Data extracted from a collection:
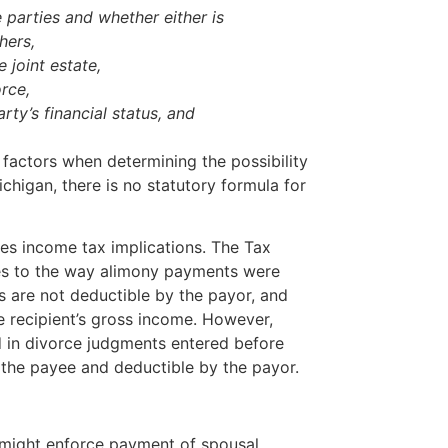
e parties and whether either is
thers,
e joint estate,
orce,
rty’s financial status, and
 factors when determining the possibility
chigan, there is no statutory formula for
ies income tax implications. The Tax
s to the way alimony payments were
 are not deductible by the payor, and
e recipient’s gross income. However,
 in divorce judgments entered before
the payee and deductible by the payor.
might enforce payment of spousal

---

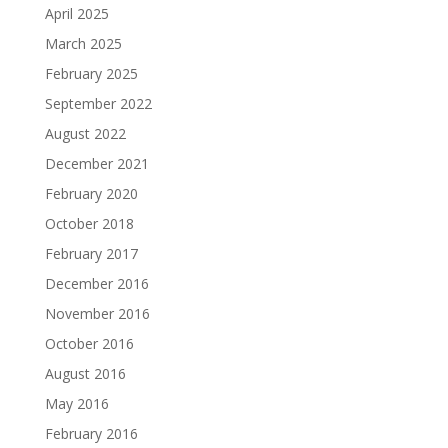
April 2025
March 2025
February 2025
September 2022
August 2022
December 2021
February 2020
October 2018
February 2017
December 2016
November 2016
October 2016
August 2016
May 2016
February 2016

## WORK TASK
The lines above, starting at the one with "September 2022" and ending at the one with "February 2016", are the only ones to return, exactly as written.

## THE ANSWER
September 2022
August 2022
December 2021
February 2020
October 2018
February 2017
December 2016
November 2016
October 2016
August 2016
May 2016
February 2016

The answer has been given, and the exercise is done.